------ Listed entries ------

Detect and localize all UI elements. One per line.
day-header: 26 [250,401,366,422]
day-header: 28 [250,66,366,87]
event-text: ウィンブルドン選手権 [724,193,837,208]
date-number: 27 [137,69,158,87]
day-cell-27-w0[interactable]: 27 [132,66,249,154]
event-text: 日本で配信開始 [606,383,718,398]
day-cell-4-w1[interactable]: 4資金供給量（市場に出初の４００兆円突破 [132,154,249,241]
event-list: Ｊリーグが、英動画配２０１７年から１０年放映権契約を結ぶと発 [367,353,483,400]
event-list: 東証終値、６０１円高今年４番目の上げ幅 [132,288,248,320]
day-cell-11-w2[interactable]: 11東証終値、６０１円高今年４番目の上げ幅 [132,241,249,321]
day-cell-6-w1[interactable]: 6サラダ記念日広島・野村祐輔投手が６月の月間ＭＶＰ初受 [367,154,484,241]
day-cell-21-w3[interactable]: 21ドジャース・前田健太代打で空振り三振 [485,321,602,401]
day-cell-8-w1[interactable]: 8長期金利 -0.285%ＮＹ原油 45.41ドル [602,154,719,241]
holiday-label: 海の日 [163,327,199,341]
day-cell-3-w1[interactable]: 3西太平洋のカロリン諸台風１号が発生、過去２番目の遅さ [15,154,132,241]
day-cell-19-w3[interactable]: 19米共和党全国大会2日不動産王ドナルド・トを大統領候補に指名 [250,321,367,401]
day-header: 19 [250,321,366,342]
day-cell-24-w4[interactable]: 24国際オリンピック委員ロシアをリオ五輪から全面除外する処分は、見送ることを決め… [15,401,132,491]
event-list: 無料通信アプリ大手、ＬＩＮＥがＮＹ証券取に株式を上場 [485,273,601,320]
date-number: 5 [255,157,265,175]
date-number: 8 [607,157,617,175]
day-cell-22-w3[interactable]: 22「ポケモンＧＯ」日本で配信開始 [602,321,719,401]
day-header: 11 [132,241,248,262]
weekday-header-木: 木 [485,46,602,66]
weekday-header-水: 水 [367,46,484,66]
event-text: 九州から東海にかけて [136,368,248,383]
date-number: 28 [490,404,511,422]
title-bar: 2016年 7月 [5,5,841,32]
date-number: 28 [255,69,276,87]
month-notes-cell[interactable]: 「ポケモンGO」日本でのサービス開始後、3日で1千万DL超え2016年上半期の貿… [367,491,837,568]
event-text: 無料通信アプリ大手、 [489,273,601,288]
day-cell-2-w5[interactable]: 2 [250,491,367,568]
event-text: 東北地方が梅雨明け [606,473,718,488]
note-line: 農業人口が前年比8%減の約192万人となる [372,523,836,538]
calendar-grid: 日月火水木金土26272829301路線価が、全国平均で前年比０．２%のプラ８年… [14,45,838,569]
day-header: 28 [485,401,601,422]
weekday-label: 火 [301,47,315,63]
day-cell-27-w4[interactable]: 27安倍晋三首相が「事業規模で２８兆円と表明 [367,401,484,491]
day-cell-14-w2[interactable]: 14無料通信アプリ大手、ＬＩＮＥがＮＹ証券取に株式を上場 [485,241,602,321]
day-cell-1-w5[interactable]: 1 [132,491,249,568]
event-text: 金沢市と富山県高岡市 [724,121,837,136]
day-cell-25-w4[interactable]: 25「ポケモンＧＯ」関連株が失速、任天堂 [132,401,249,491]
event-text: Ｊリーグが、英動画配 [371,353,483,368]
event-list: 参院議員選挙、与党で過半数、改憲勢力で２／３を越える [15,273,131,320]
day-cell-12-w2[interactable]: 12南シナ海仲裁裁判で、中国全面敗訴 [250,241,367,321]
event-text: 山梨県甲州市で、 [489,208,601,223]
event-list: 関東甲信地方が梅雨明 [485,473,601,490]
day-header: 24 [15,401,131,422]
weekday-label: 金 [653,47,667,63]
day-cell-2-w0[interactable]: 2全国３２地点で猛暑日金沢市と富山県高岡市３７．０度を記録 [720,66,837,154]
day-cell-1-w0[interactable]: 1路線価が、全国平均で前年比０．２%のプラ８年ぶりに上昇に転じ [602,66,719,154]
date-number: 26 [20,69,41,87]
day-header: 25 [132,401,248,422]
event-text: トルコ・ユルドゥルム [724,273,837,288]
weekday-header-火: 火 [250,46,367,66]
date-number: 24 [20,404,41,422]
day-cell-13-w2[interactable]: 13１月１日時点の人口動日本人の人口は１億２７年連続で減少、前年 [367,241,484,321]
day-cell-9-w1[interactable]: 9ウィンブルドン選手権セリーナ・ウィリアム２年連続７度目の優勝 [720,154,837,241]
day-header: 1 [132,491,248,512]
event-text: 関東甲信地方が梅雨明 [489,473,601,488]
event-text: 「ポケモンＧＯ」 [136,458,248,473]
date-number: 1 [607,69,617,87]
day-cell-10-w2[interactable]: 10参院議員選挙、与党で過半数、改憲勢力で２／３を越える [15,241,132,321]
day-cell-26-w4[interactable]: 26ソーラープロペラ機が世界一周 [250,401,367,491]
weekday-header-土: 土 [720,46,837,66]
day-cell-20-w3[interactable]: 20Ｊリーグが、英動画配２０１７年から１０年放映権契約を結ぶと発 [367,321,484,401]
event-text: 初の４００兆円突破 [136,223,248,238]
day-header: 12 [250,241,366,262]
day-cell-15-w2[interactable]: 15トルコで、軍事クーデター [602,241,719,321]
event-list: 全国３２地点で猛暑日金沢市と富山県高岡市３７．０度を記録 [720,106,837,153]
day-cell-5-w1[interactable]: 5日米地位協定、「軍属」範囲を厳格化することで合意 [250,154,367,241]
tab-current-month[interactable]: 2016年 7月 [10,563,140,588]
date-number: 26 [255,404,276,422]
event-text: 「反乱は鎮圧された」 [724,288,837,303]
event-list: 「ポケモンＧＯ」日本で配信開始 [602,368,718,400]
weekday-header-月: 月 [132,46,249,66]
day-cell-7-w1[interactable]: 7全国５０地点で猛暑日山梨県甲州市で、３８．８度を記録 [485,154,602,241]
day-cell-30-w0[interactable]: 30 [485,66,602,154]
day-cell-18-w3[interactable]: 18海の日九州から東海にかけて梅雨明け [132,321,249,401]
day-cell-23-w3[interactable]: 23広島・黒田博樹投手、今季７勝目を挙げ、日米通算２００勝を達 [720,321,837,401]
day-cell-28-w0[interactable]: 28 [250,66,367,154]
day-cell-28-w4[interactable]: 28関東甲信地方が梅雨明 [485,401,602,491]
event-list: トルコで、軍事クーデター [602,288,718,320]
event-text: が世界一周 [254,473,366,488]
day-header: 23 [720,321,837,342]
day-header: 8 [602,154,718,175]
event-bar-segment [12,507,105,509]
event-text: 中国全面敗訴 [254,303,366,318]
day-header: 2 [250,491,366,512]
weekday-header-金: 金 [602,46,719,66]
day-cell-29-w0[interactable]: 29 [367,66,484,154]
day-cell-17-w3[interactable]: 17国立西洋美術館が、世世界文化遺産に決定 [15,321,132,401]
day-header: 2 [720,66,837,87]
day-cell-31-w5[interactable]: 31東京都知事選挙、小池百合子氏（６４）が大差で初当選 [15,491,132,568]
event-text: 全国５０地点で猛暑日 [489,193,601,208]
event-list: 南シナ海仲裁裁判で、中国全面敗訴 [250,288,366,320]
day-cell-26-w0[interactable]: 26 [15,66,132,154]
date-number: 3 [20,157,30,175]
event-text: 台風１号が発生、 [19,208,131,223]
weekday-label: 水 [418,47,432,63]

------

• [Your goal]:
A single number is the answer: how many lines in the records above contain the word "weekday".

• [Expected answer]:
9